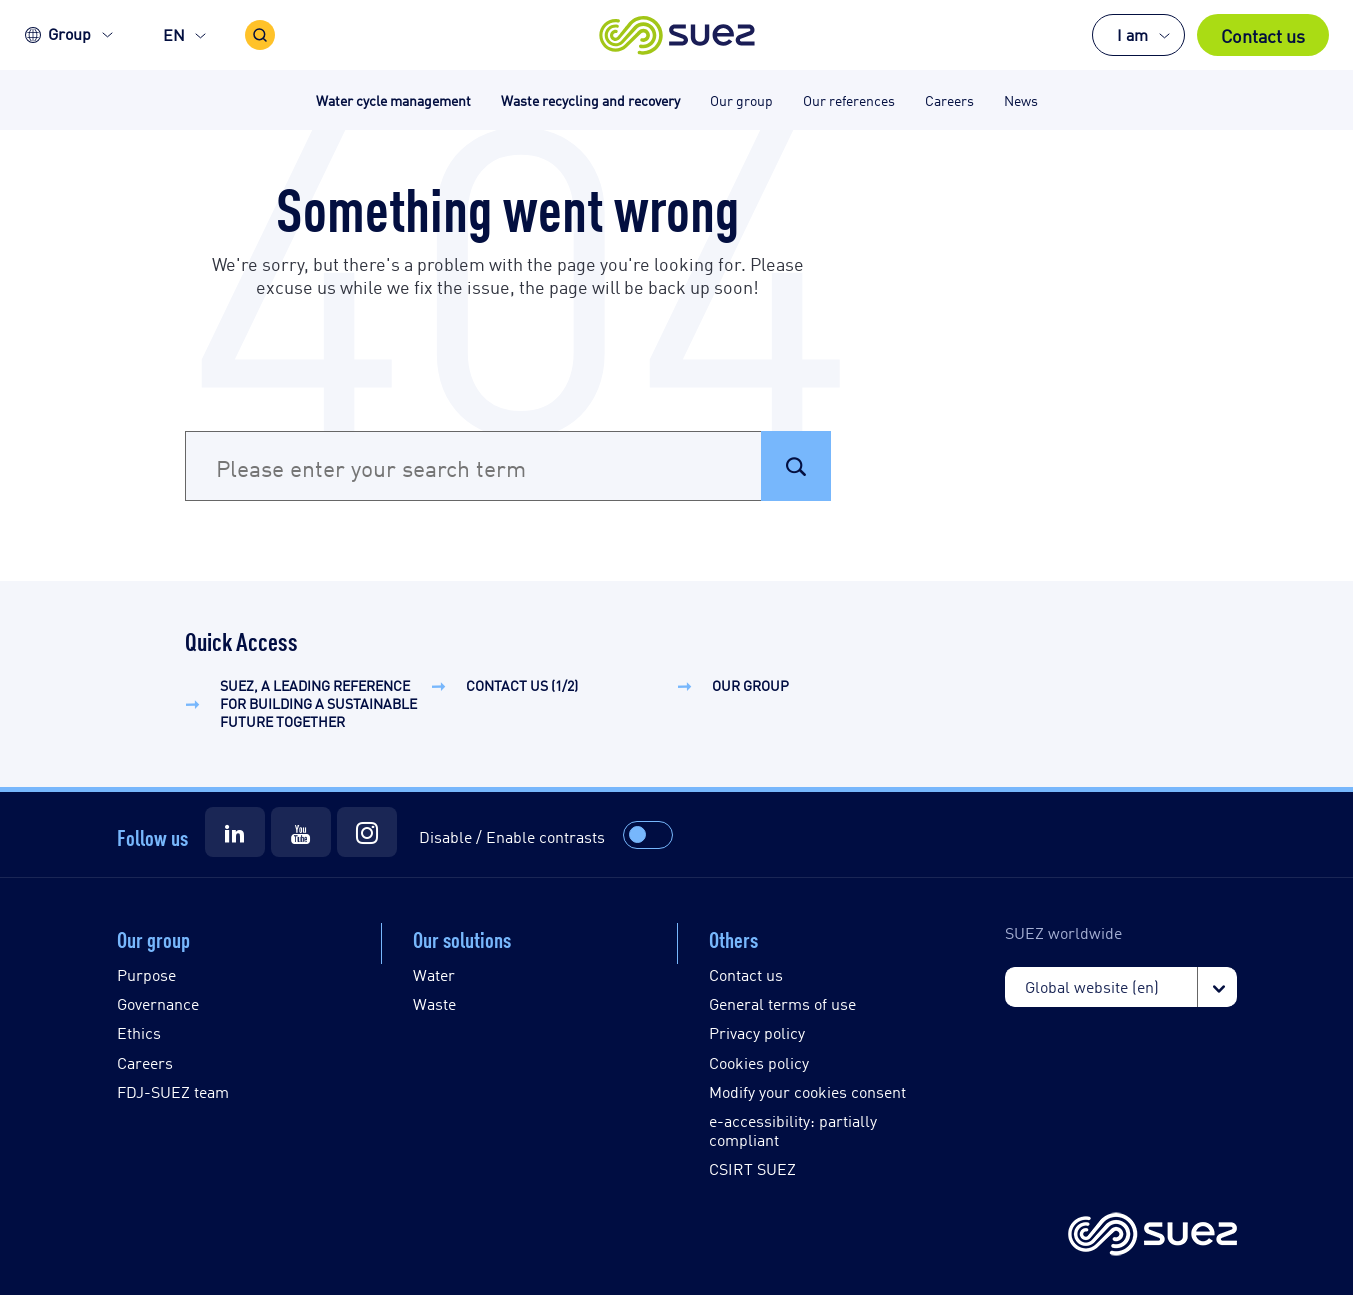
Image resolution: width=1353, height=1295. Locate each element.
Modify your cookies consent (807, 1091)
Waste (434, 1003)
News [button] (1021, 99)
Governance (158, 1003)
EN (174, 34)
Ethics (139, 1032)
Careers (145, 1062)
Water (434, 974)
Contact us (1263, 35)
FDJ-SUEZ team (173, 1091)
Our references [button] (849, 99)
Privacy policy (757, 1032)
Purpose (146, 974)
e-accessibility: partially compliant (793, 1130)
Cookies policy (759, 1062)
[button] (676, 35)
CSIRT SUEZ (752, 1168)
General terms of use (782, 1003)
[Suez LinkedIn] (235, 832)
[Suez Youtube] (301, 832)
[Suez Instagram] (367, 832)
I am (1132, 34)
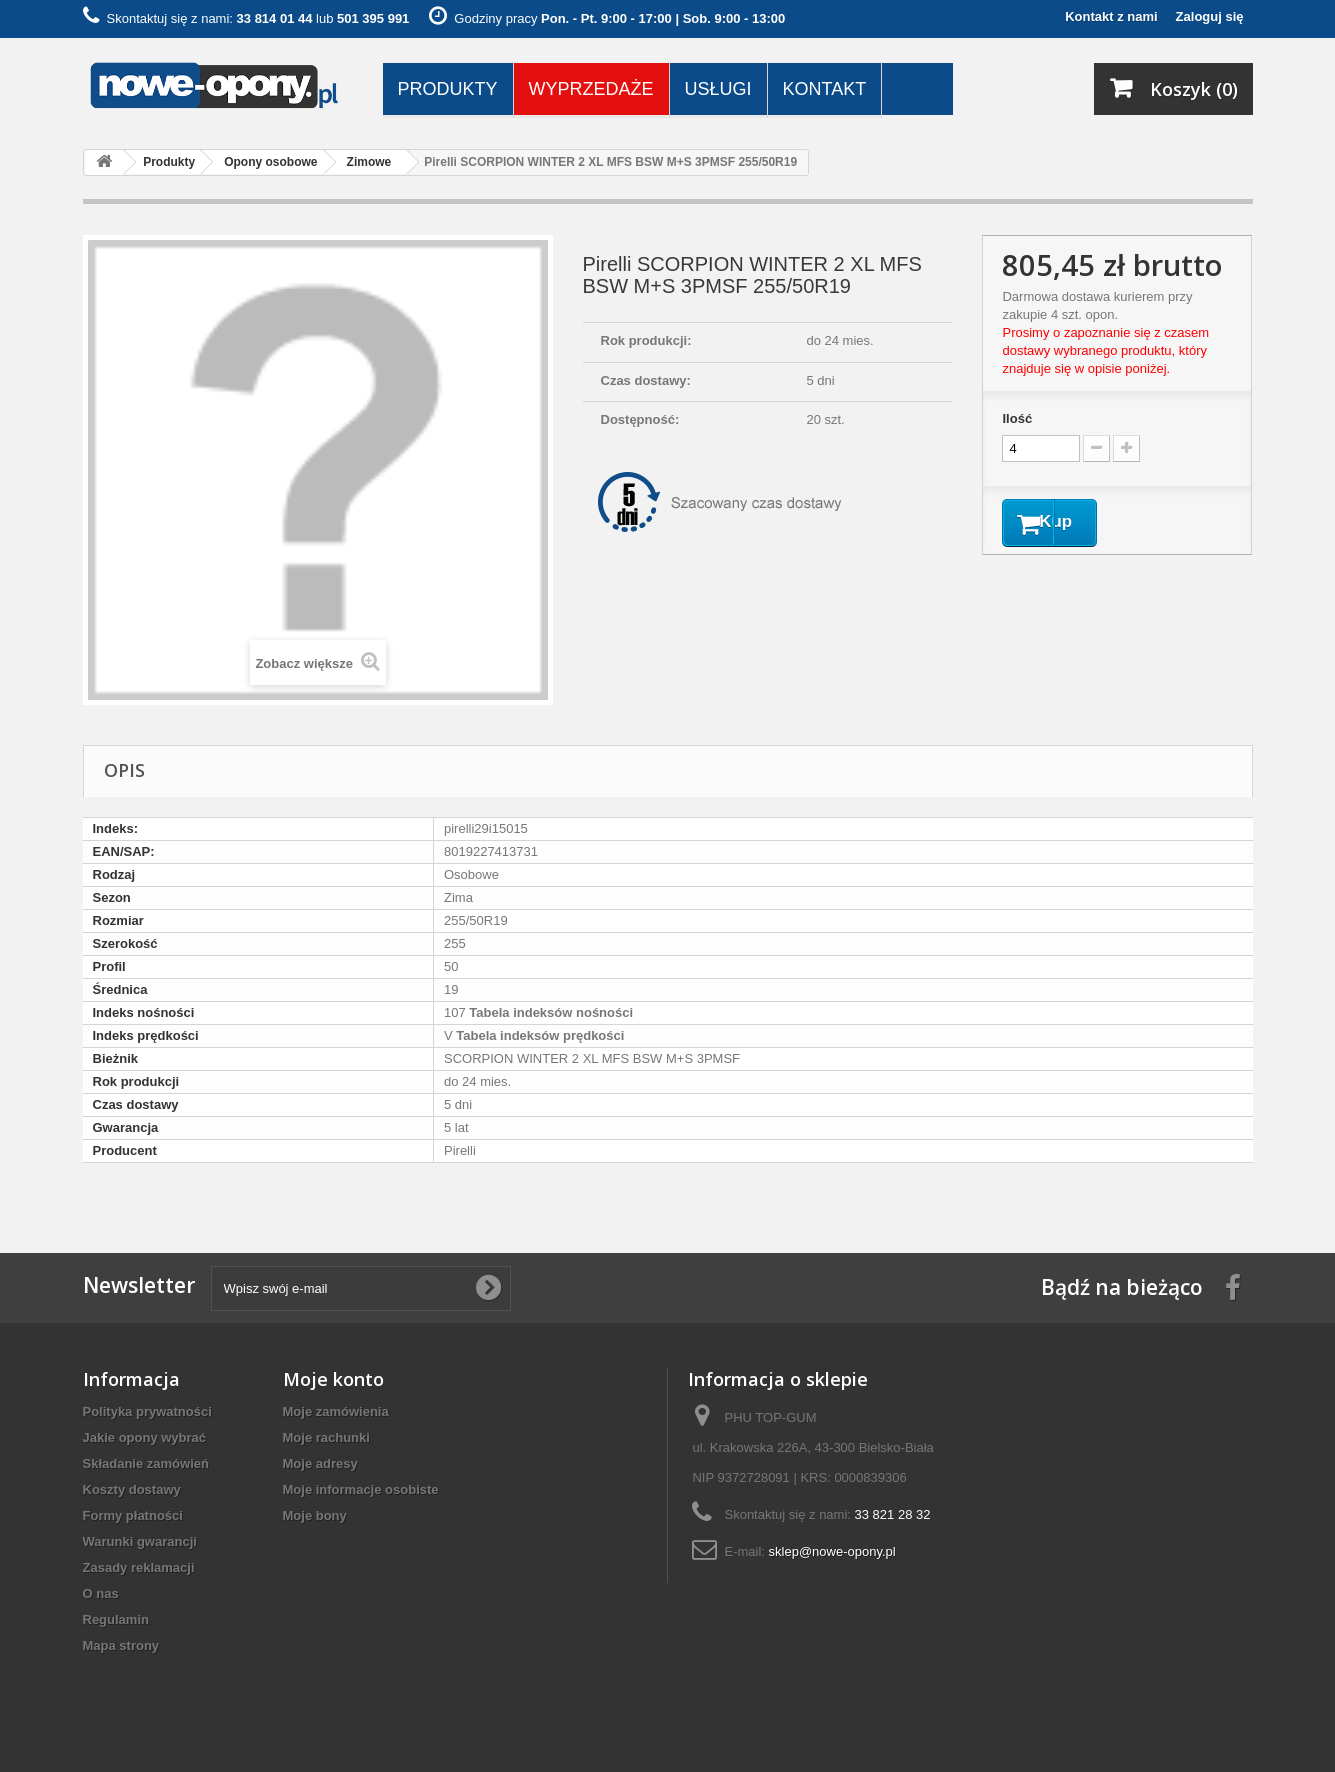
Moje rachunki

☆ ☆ ☆ ☆ ☆

◆ **Try it**
Leave out every picture and copy, exactly as written, the lines from the one with "Ethics (139, 1032)" through the end of the records above.

◆ **Task result**
Ethics (139, 1032)
Careers (145, 1062)
Water (434, 974)
Contact us (1263, 35)
FDJ-SUEZ team (173, 1091)
Our references [button] (849, 99)
Privacy policy (757, 1032)
Purpose (146, 974)
e-accessibility: partially compliant (793, 1130)
Cookies policy (759, 1062)
[button] (676, 35)
CSIRT SUEZ (752, 1168)
General terms of use (782, 1003)
[Suez LinkedIn] (235, 832)
[Suez Youtube] (301, 832)
[Suez Instagram] (367, 832)
I am (1132, 34)
Moje rachunki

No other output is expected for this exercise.